It Happened One Night
I don’t remember what exactly led to the incident that night, but I was curious about the word “emptied.” What had Christ emptied himself of? One by one I took the books off the shelf. I work into the wee hours of the morning, surrounded by various Bible translations, several commentaries on Philippians, and most of Kittel’s.
The translations and the commentaries preferred virtually any circumlocution to avoid the literal rendering “he emptied himself”: “But made himself of no reputation,” “made himself nothing,” and “gave up his divine privileges.” They said he cloaked, hid or temporarily laid aside his divine powers or prerogatives, which he was able to freely pick up and exercise at any time. The scholars were adamant that Jesus was continuously omniscient, omnipotent, and omnipresent–in order to be God.
I made a list of all the words and phrases that the translations and commentaries offered as the “actual” meaning of the kenosis passage. I sat on the living room floor with my books spread out around me. Relying on the English index, I thumbed through Kittel’s and found perfectly good Greek words, words that Paul himself had used, that he could have used had he intended to mean hidden, cloaked, laid aside, or any of the other meanings insisted upon by the translators and commentators.
As a fundamentalist teenager I had been taught, in no uncertain terms, that we had to take the Bible literally. We weren’t supposed to twist it to say what we wanted it to say, not explain it away because we didn’t like what it actually said.
The scholars were adamant, and I was disgusted.
It’s Scary to be a Heretic
There on the floor, I was following one of the cardinal rules of fundamentalism, “Interpret the Bible literally,” and thereby become a heretic. I’m sure I must have heard about the so-called “Kenosis Theory” (κενωσις) from professor Don Connor in my Christological Epistles class, but I hadn’t retained it. I later discovered that many Christians subscribe to the Kenosis Theory, but at the time it seemed I had discovered something brand new, something they didn’t talk about where I came from.

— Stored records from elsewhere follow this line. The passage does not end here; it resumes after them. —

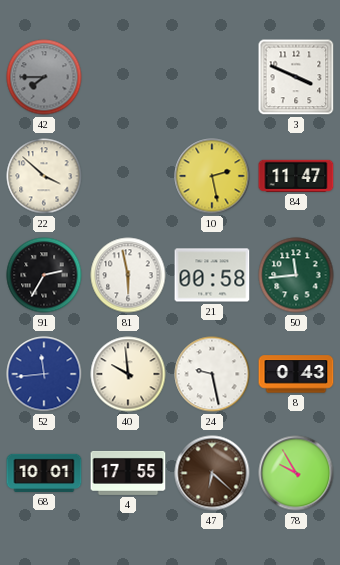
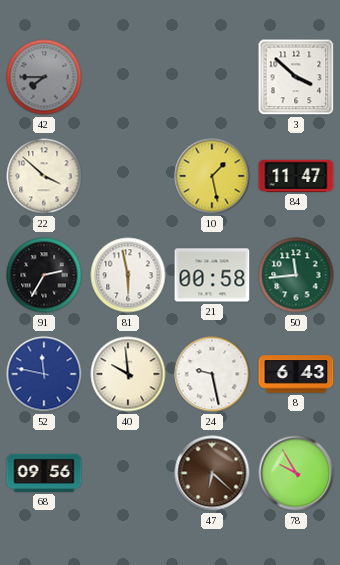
3: 3:49 -> 3:52
10: 2:28 -> 1:28
52: 11:44 -> 11:47
8: 0:43 -> 6:43
68: 10:01 -> 09:56
4: 17:55 -> none
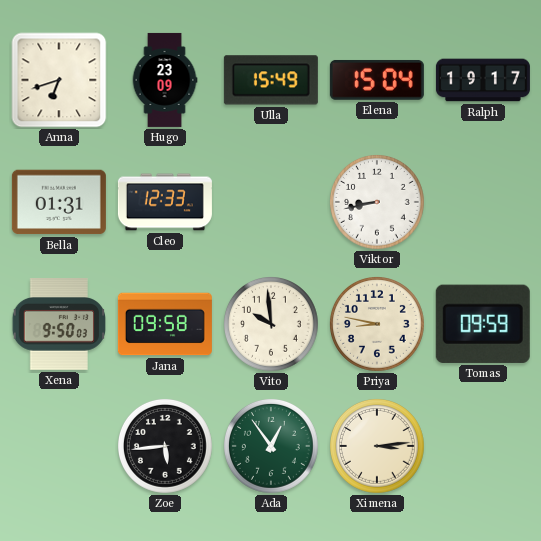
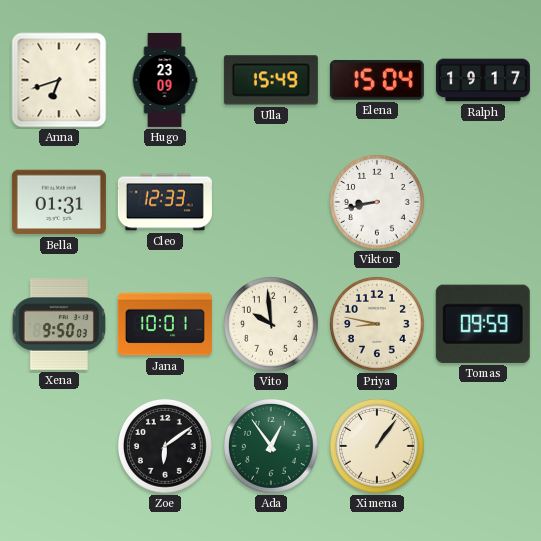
Jana: 09:58 -> 10:01
Zoe: 5:44 -> 6:09
Ximena: 3:14 -> 1:06
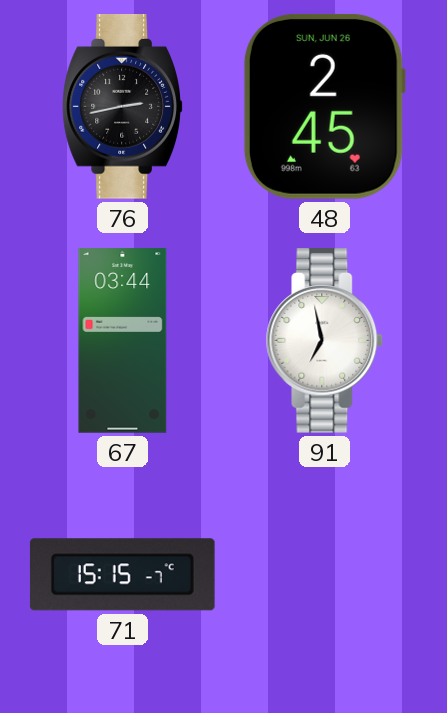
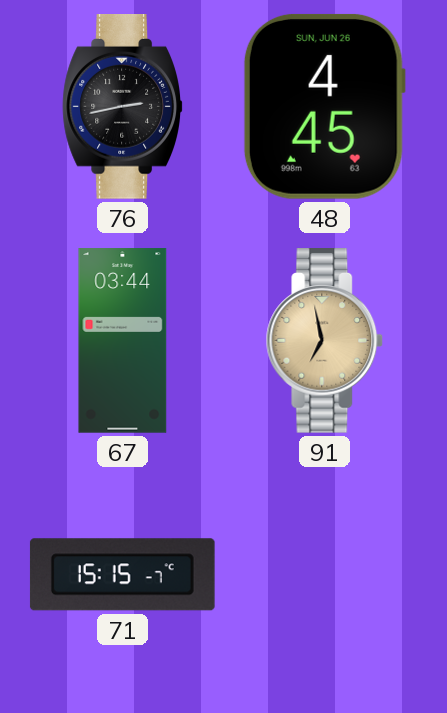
48: 2:45 -> 4:45
91 dial: white -> champagne
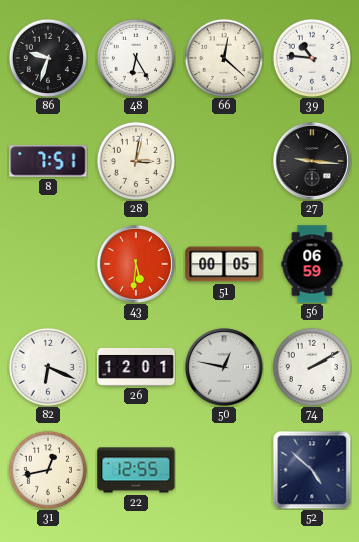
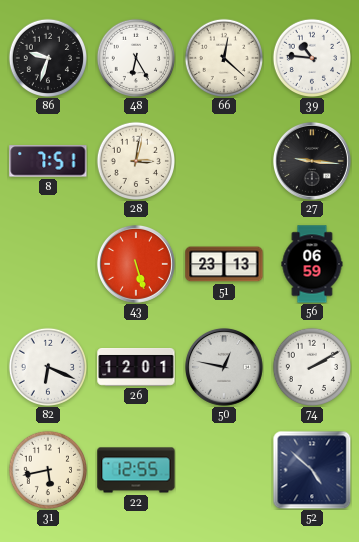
43: 5:31 -> 5:27
51: 00:05 -> 23:13
31: 12:43 -> 5:43
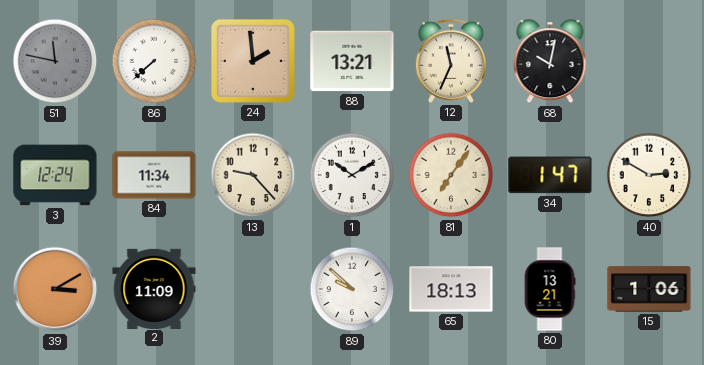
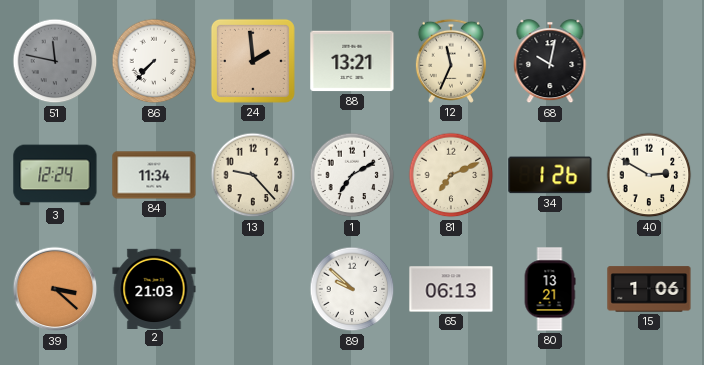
86: 7:38 -> 7:37
1: 10:10 -> 7:10
81: 7:06 -> 7:11
34: 1:47 -> 1:26
39: 3:10 -> 3:22
2: 11:09 -> 21:03
65: 18:13 -> 06:13
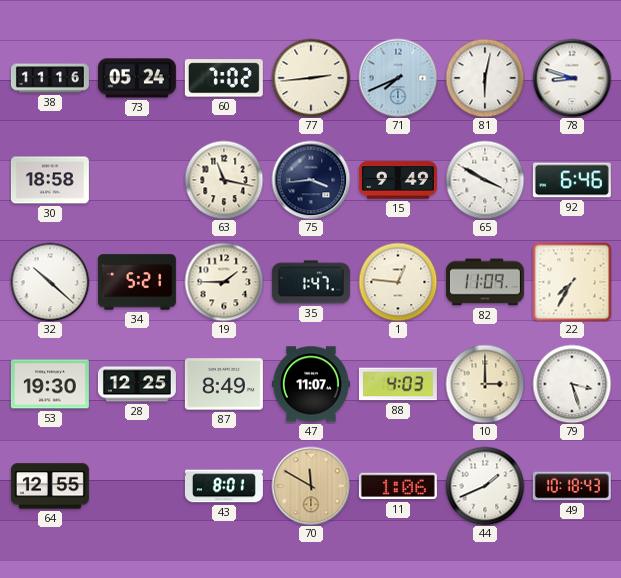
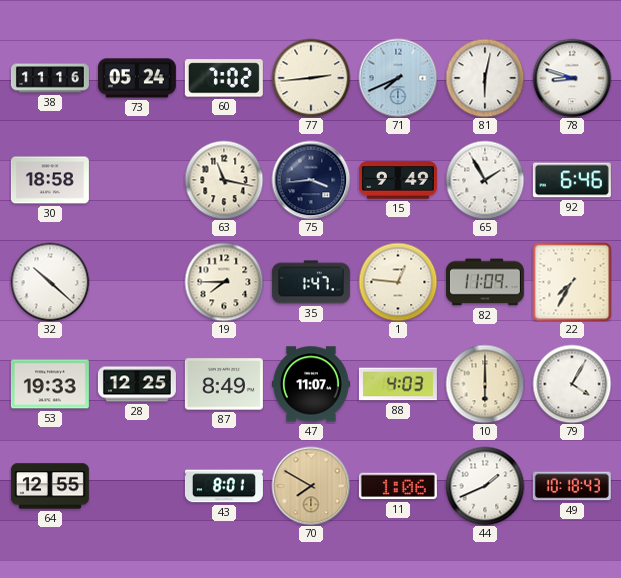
65: 3:50 -> 1:55
34: 5:21 -> none
19: 1:45 -> 7:45
53: 19:30 -> 19:33
10: 3:00 -> 6:00
79: 3:27 -> 4:05
70: 11:50 -> 7:50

For the first time I saw how loyalty to theological traditions interfered with intelligent Bible-believers from interpreting the Bible–if I may say–accurately. The consistency of their theological system and the approval of their co-religionists was apparently more important than an honest reading of the Bible. For the first time I realized that I could trust my interpretive and theological judgments no matter what any theologian or translator wrote.

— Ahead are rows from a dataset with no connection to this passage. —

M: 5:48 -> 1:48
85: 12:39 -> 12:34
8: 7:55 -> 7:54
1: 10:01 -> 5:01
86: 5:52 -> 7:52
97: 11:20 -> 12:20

But at the time, I was mainly scared. It’s a scary thing to be a heretic, to feel like a real, bona fide heretic. I had a sense of competence I hadn’t had before, which was exciting, but the result was frightening, a kind of mild panic. I didn’t stop believing in Christ’s deity, but I now stood outside the belief system of the only Christian community I had ever really known. I’d gone off the reservation.
Once the Dust Settled
As the years went by my understanding of kenosis deepened, of course. I eventually realized that Jesus was still God, because “God is love.” Jesus was the perfect incarnation of God’s love–Love Incarnate. I came to know that Jesus was an actual example for me to follow, not an example who was impossible to really imitate because of his unfair advantage (being God). I realized that his life and ministry were possible, not because of omniscience, omnipotence, or omnipresence, but because of the presence of love and the Holy Spirit in his life. We have direct access to the same “resources” that Jesus did. When Jesus did something out of the ordinary, he didn’t reach under his cloak and press the secret God button on his utility belt. He lived and ministered with the same resources that are available to you and me, love and the Spirit of God.

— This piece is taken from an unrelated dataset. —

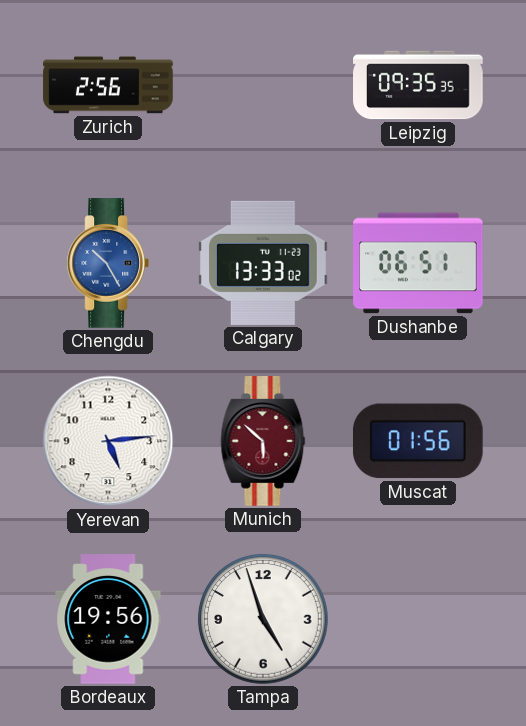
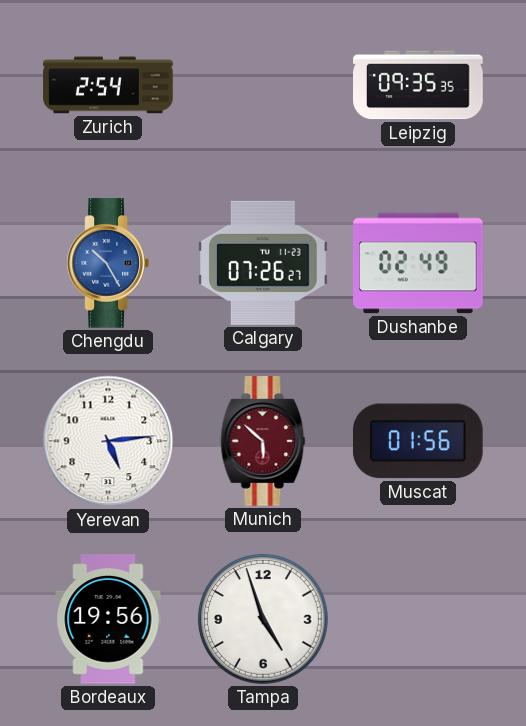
Zurich: 2:56 -> 2:54
Calgary: 13:33 -> 07:26
Dushanbe: 06:51 -> 02:49
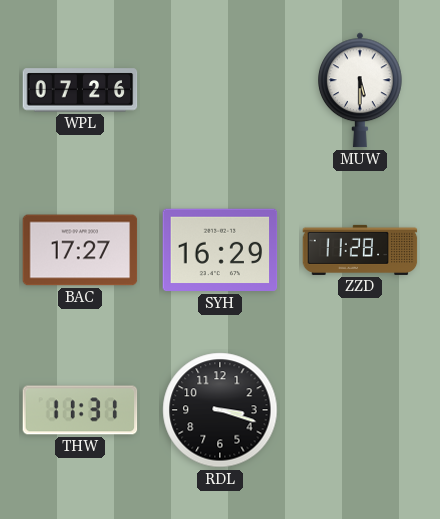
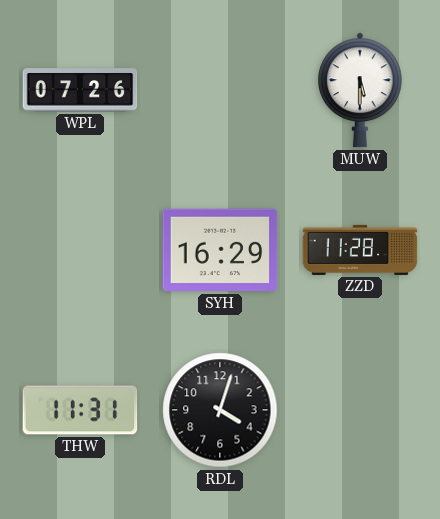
BAC: 17:27 -> none
RDL: 3:18 -> 4:03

I eventually came to understand that Jesus really is my exemplar, my example, that I really can be like Jesus. When I am fully taught, I really will be like my Master. No more, “Of course Jesus was perfect, he was God,” or “Of course Jesus performed miracles, he was God.” I really can be “Christ-like.” Nothing Jesus did or said is outside the realm of possibility for me, or any of us–not his miracles, not raising the dead, not his prophetic rebukes, not his teaching style.
My spiritual journey began in fundamentalism. If we start on a thousand-mile journey, our journeys will differ depending on where we start. A thousand-mile journey from San Francisco will differ from one begun in Saint Paul. A spiritual journey begun in fundamentalism will differ from a journey proceding from agnosticism. The nature of the journey depends on where you start.
They say, “You never forget the first time.” I’ll never forget the first time I became a heretic.
* * * * * * * * * * * * * * * *
See Also: Something I Learned from My Dad.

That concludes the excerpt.